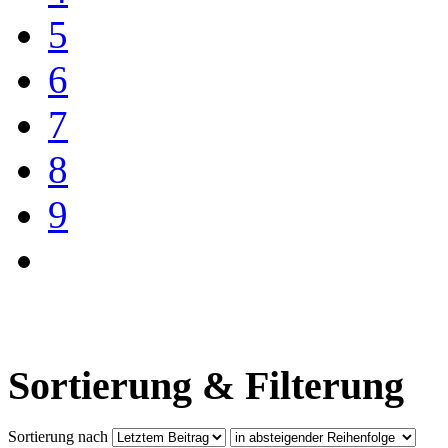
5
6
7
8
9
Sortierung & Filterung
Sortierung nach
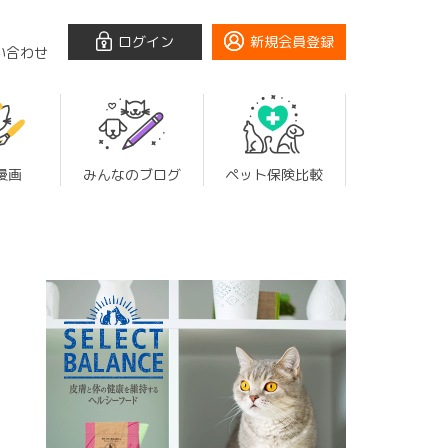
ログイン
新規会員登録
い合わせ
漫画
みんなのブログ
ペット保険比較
___
**WHAT IS EXPECTED:**
When you restate the listing, keep every word as it is and drop the pictures.

**PROBLEM SOLUTION:**
5
6
7
8
9
Sortierung & Filterung
Sortierung nach
ログイン
新規会員登録
い合わせ
漫画
みんなのブログ
ペット保険比較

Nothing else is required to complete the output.